The Other Side on Cleaning the Bay

I forget the specific issue, but some years ago, out of frustration at the one-sided nature of his reporting, I contacted the Providence Journal environment reporter to say I’d be happy to voice the other side if he ever felt inclined to include it.  I think it was Alex Kuffner, but it might have been his predecessor.  Whoever it was, the reply was that he didn’t believe there really was another side.

That exchange came to mind when I read Kuffner’s article about fishermen who aren’t happy that we’ve cleaned Narragansett Bay so thoroughly:

Lanny Dellinger, board member of the Rhode Island Lobstermen’s Association, put the blame on a tightening of restrictions on wastewater treatment plants after the historic Greenwich Bay.

We think of waste as waste, of course, but there’s a reason we put manure in soil to fertilize it.  We do live in an ecosystem, in which creatures tend to have complementary roles.

The article does a good job highlighting the reality that, over time, different forms of life thrive and fade out.  Some human modification or natural event changes the immediate environment, and the balance of life changes.  People have to adapt, both in their diets and their industries.

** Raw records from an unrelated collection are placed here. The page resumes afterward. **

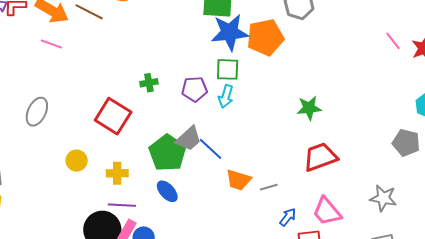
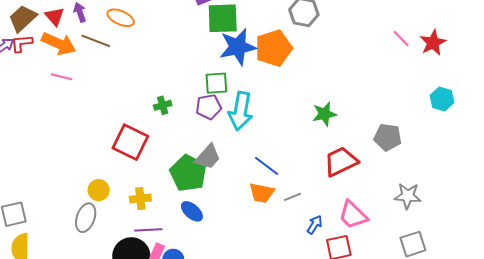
green square: (228, 69) -> (216, 83), moved
cyan arrow: (226, 96) -> (240, 111), size x1.6
gray ellipse: (37, 112) -> (86, 218), moved
gray pentagon: (406, 143) -> (388, 137), moved
blue line: (210, 149) -> (267, 166), moved

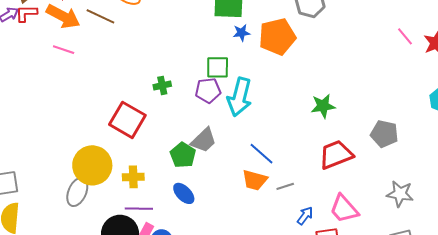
blue star: (238, 47) -> (241, 33), size x0.5
green pentagon: (188, 173) -> (183, 155), size x0.7
yellow circle: (99, 190) -> (92, 165), size x1.8

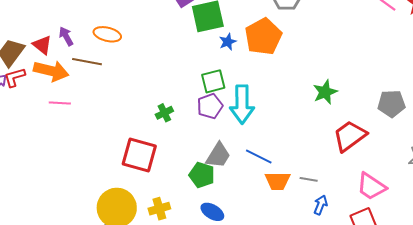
blue line: (262, 154) -> (259, 156), moved
gray line: (285, 186) -> (309, 179), turned 42
blue arrow: (305, 216) -> (321, 205), moved

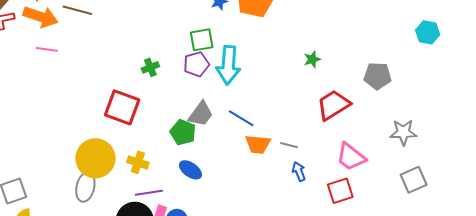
green star: (325, 92) -> (312, 59), size x0.7
blue arrow: (321, 205) -> (299, 172), turned -48
yellow cross: (159, 209) -> (138, 162), turned 30

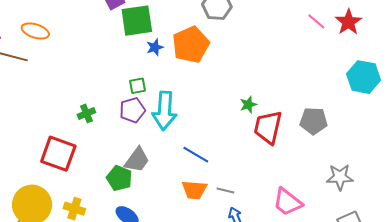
cyan hexagon: (428, 32) -> (364, 77), size x1.4
green square: (202, 40) -> (138, 86), size x0.7
red trapezoid: (333, 105) -> (268, 127), moved, turned -45
blue line: (241, 118) -> (196, 155), moved

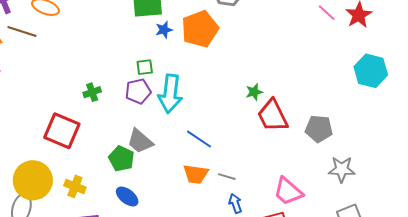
gray pentagon: (314, 121) -> (319, 129), moved
red trapezoid: (268, 127) -> (273, 116), turned -42
gray trapezoid: (137, 160) -> (140, 141), turned 92

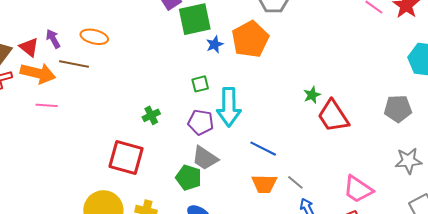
purple pentagon: (138, 91) -> (201, 122), moved, turned 30
gray pentagon: (319, 129) -> (398, 109), moved
gray line: (227, 177) -> (295, 182), turned 30

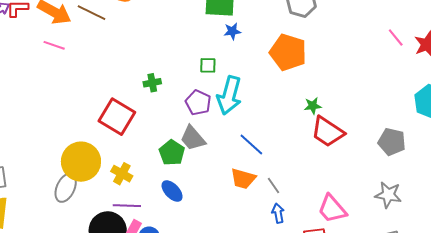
orange pentagon: (250, 39) -> (288, 52), moved, turned 30
red trapezoid: (333, 116) -> (328, 132), turned -39

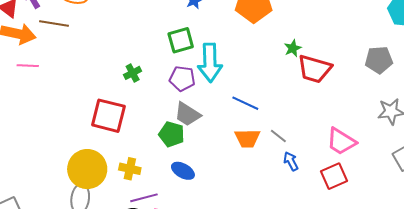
green square: (208, 65) -> (181, 40), size x1.5

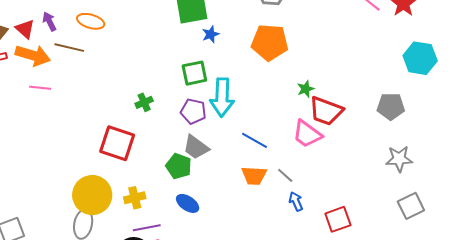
pink trapezoid: (341, 141) -> (307, 134), moved
yellow cross: (130, 169) -> (135, 198), turned -30

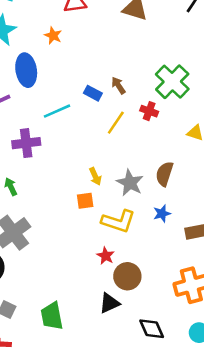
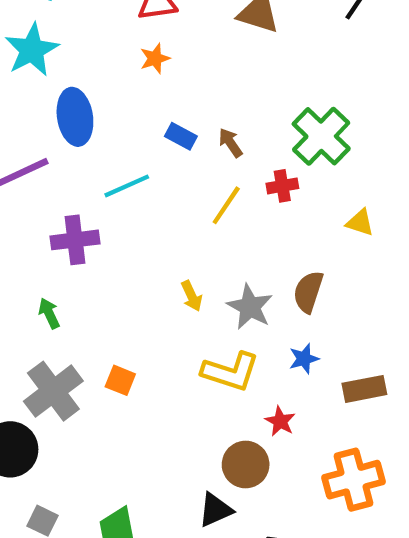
orange star: (53, 36) -> (155, 59), moved, turned 30
blue rectangle: (93, 93) -> (181, 136), moved
red cross: (149, 111) -> (282, 186), turned -30
orange square: (85, 201) -> (120, 380), moved, turned 30
red star: (106, 256) -> (280, 421), moved

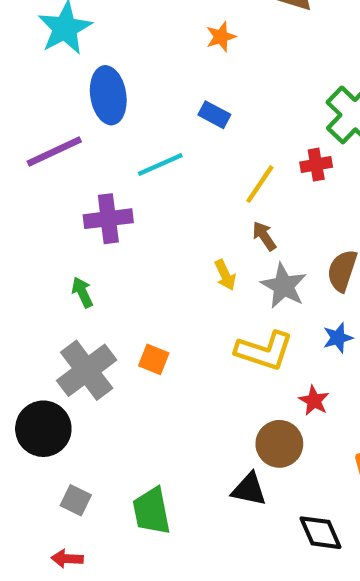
orange star: (155, 59) -> (221, 37), moved
brown arrow: (230, 143) -> (264, 236), moved
black triangle: (215, 510) -> (249, 489), turned 36

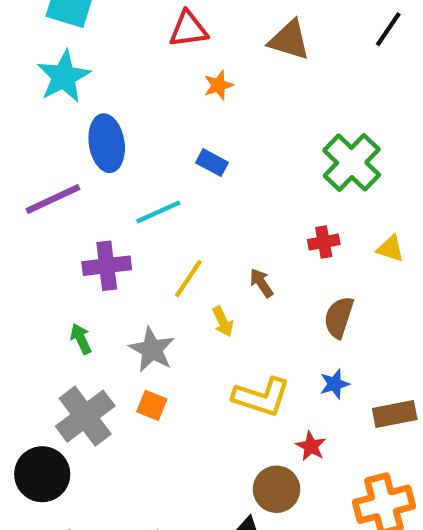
red cross: (316, 165) -> (324, 242), moved
yellow line: (260, 184) -> (188, 279), moved
gray star: (284, 286) -> (152, 350), moved

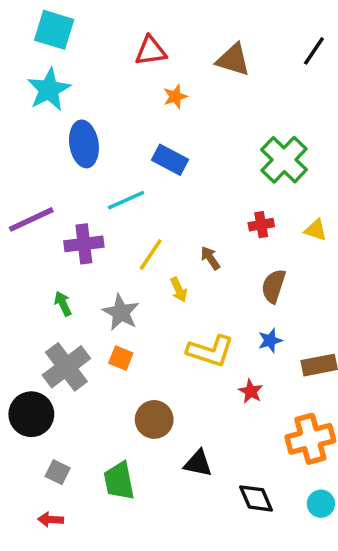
blue rectangle: (212, 163) -> (170, 160), size x1.4
purple line: (53, 199) -> (31, 219), moved
brown circle: (276, 489) -> (154, 419), moved

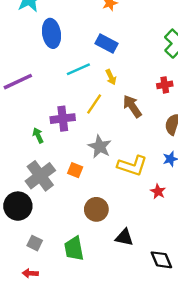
purple cross: (84, 244) -> (63, 119), moved
brown arrow: (210, 258) -> (132, 106), size x1.5
yellow arrow: (179, 290) -> (111, 77), moved
gray star: (121, 312) -> (100, 147), moved

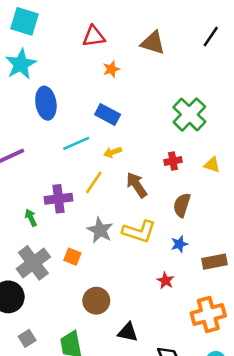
yellow arrow: (111, 77) -> (113, 152), turned 96
yellow L-shape: (132, 166) -> (139, 231), moved
gray square: (35, 243) -> (27, 338), turned 32

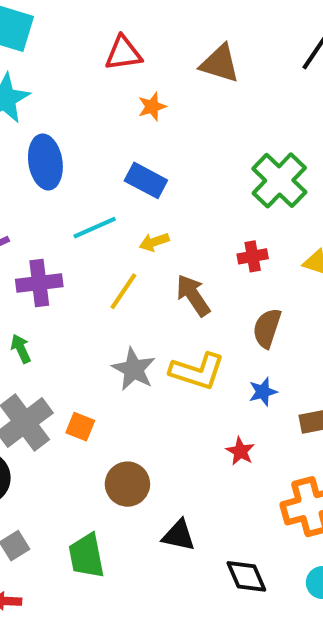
purple cross: (59, 199) -> (39, 283), moved
orange square: (72, 257) -> (80, 427), moved

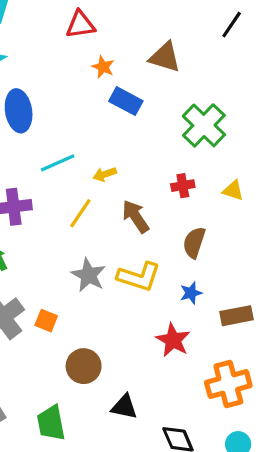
brown triangle: (220, 63) -> (165, 57), moved
orange star: (152, 107) -> (103, 67), turned -30
blue rectangle: (146, 180) -> (126, 101), moved
red star: (240, 451) -> (173, 340), size x1.5

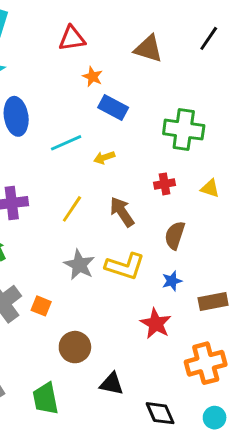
brown triangle: (165, 57) -> (148, 49), moved
green cross: (204, 125) -> (184, 130), turned -36
cyan line: (58, 163) -> (66, 143), moved
yellow arrow: (105, 174) -> (104, 157), moved

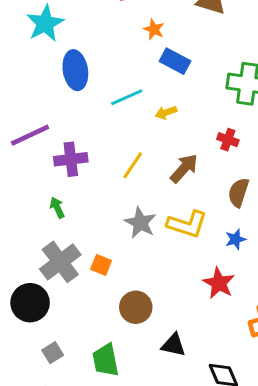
red cross: (165, 184) -> (228, 140), turned 30
brown arrow: (122, 212) -> (184, 168), turned 76

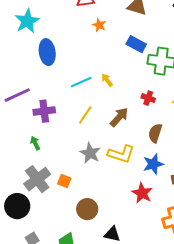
blue rectangle: (175, 61) -> (136, 44), moved
cyan line: (127, 97) -> (81, 82), moved
yellow arrow: (166, 112) -> (107, 80), turned 72
blue star: (235, 239) -> (153, 164), size x1.5

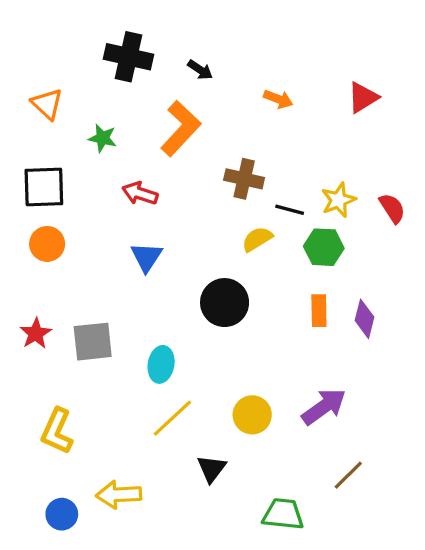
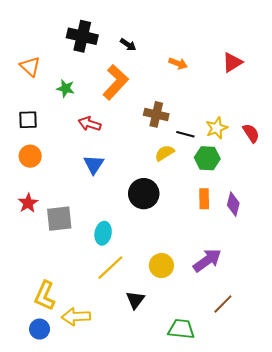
black square: (44, 187) -> (28, 120), size x0.7
red star: (36, 333) -> (28, 203), moved
yellow L-shape: (57, 431) -> (45, 296), moved

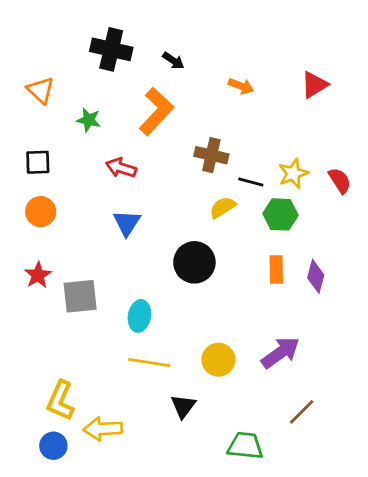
yellow line: (110, 268) -> (149, 363), turned 52

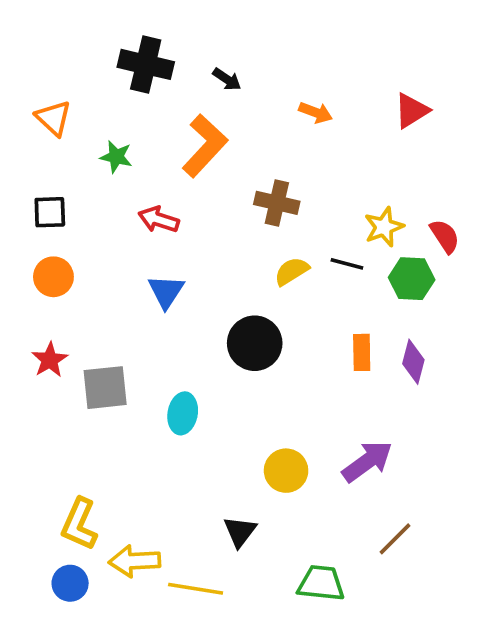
black line: (251, 182) -> (347, 264), moved
green hexagon: (280, 214) -> (412, 279), moved
yellow line: (149, 363) -> (196, 589), moved

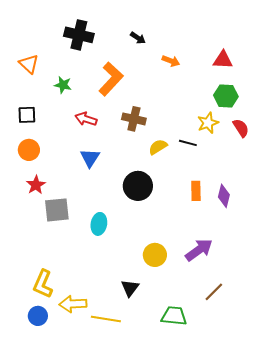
black arrow: (227, 79) -> (138, 38), moved
red triangle: (412, 111) -> (223, 60), turned 35
brown cross: (277, 203) -> (134, 119), moved
green hexagon: (412, 279) -> (226, 96), moved
red star: (50, 360) -> (36, 185), moved

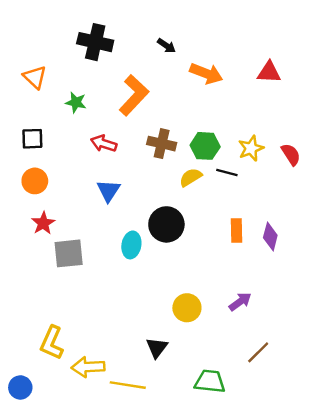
orange arrow: (171, 61) -> (206, 73), size x1.5
green hexagon: (226, 96) -> (205, 146), moved
cyan ellipse: (99, 224) -> (131, 245), moved
purple arrow: (199, 250) -> (240, 302), size x0.7
blue circle: (38, 316) -> (20, 387), moved

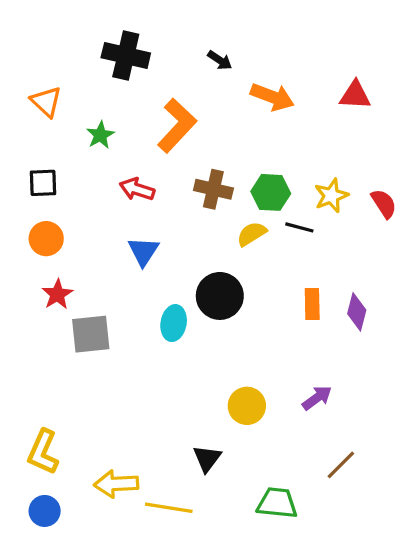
green star: (76, 102) -> (100, 135), turned 30
yellow L-shape: (52, 343) -> (43, 452), moved
blue circle: (20, 387) -> (45, 511), moved

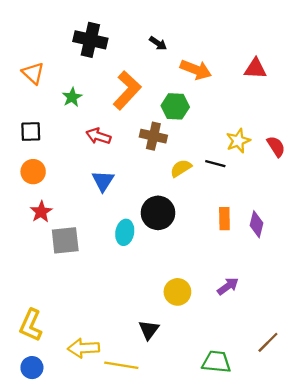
green hexagon: (271, 192) -> (175, 106), moved
brown line: (341, 465) -> (268, 342), moved
green trapezoid: (277, 503) -> (216, 362), moved

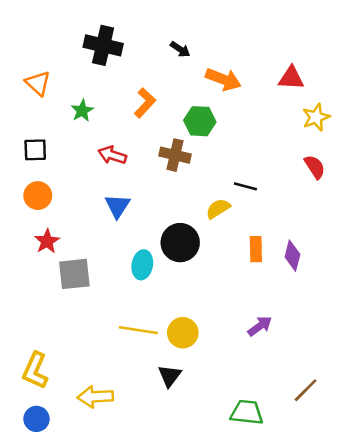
orange L-shape: (127, 90) -> (145, 103), size x0.7
yellow star: (238, 141) -> (316, 117), moved
yellow semicircle: (181, 168) -> (218, 209), moved
yellow circle: (177, 292) -> (183, 333), moved
yellow line: (121, 365) -> (138, 330), moved

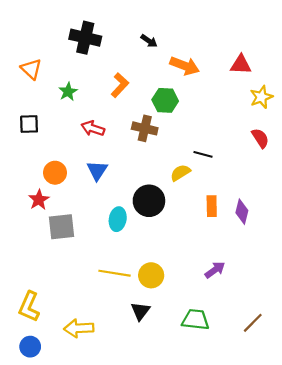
orange circle: (38, 196) -> (55, 173), moved
green trapezoid: (247, 412) -> (195, 320), moved

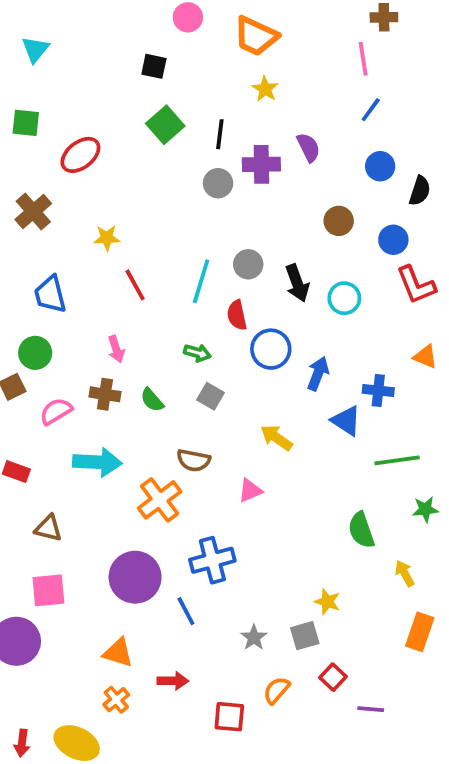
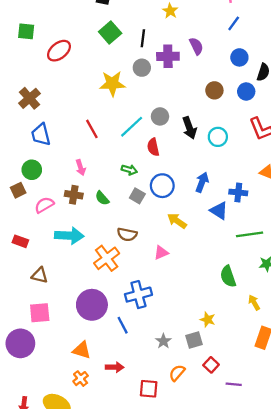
brown cross: (33, 211) -> (29, 98), moved
yellow star: (107, 238) -> (112, 84), moved, size x1.6
blue circle: (393, 240) -> (246, 91), moved
cyan line: (201, 281) -> (132, 127), turned 30
blue circle: (271, 349) -> (162, 186), moved

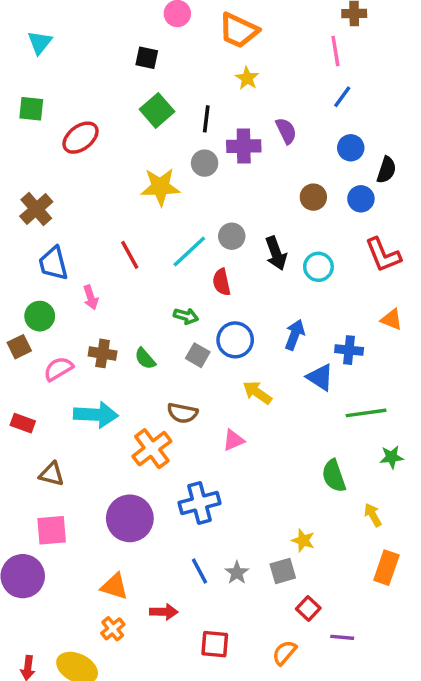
pink arrow: (81, 168) -> (91, 297), moved
blue line: (123, 325) -> (199, 571), moved
orange semicircle: (177, 373) -> (284, 653), moved

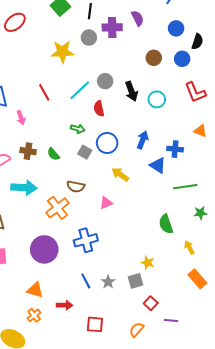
orange rectangle: (386, 568) -> (197, 279), turned -60

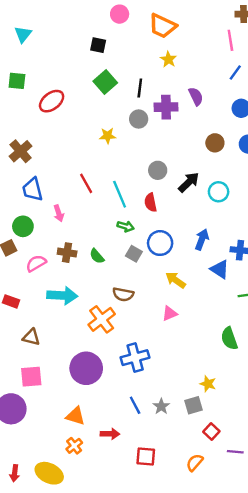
yellow star: (62, 52) -> (108, 136), size x0.6
cyan line: (80, 90) -> (120, 194), moved, turned -70
black arrow: (131, 91) -> (189, 182), turned -114
pink triangle: (106, 203) -> (170, 313), moved

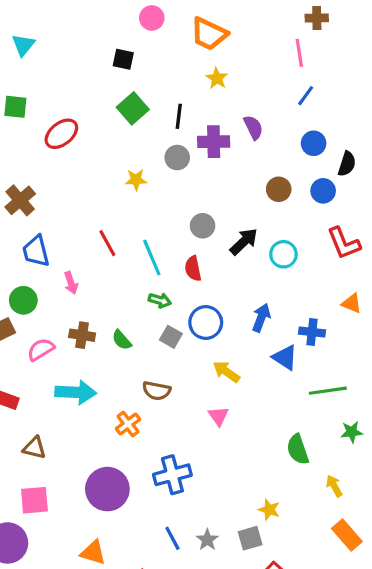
pink triangle: (170, 313) -> (218, 416), turned -42
orange cross: (102, 319) -> (128, 424), size x0.7

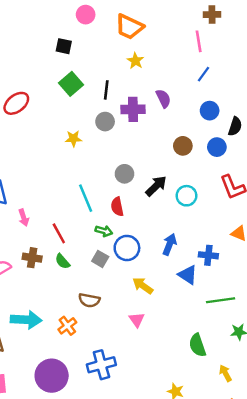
red line: (107, 243) -> (59, 233), moved
green arrow: (160, 300) -> (104, 231), moved
cyan arrow: (76, 392) -> (26, 320), moved

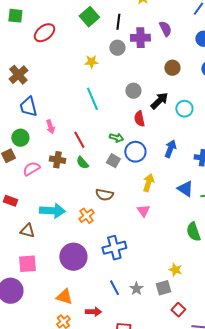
brown circle: (183, 146) -> (172, 68), moved
cyan line: (86, 198) -> (92, 99), moved
red semicircle: (117, 207) -> (139, 119), moved
blue triangle: (188, 275) -> (185, 189), moved
yellow arrow: (143, 286) -> (148, 183), turned 72

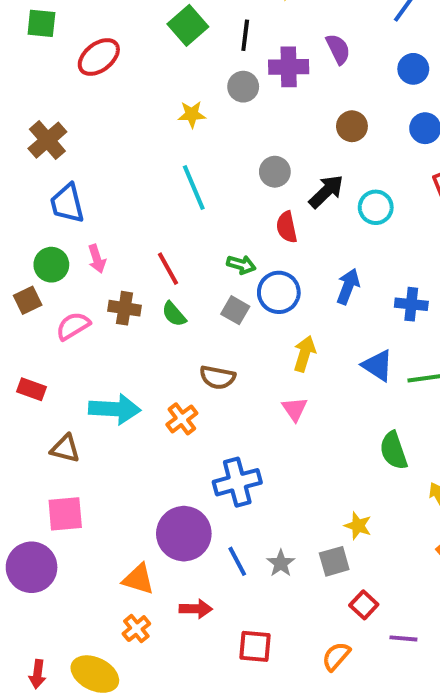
pink arrow: (50, 127) -> (97, 259), moved
purple circle: (73, 257) -> (184, 534), moved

Click to help us keep the doors open.

Sometimes we adopt a hubris that hides that fact:

There are larger questions in play, said Janet Coit, director of the Rhode Island Department of Environmental Management.

“Given the complexity of everything that’s going on, what are we trying to get to?” she asked.

What’s the right level of nutrients in Narragansett Bay?

“Right” by whose lights?  In some ways, environmentalists are just reactionaries.  The thing that they value in the status quo (or the past) must be preserved or even enhanced without regard to some unseen cost.

There shouldn’t be something that we’re “trying to get to” as a permanent condition.  We should set some controls for outright pollution guidelines for resolving differences and then let life happen.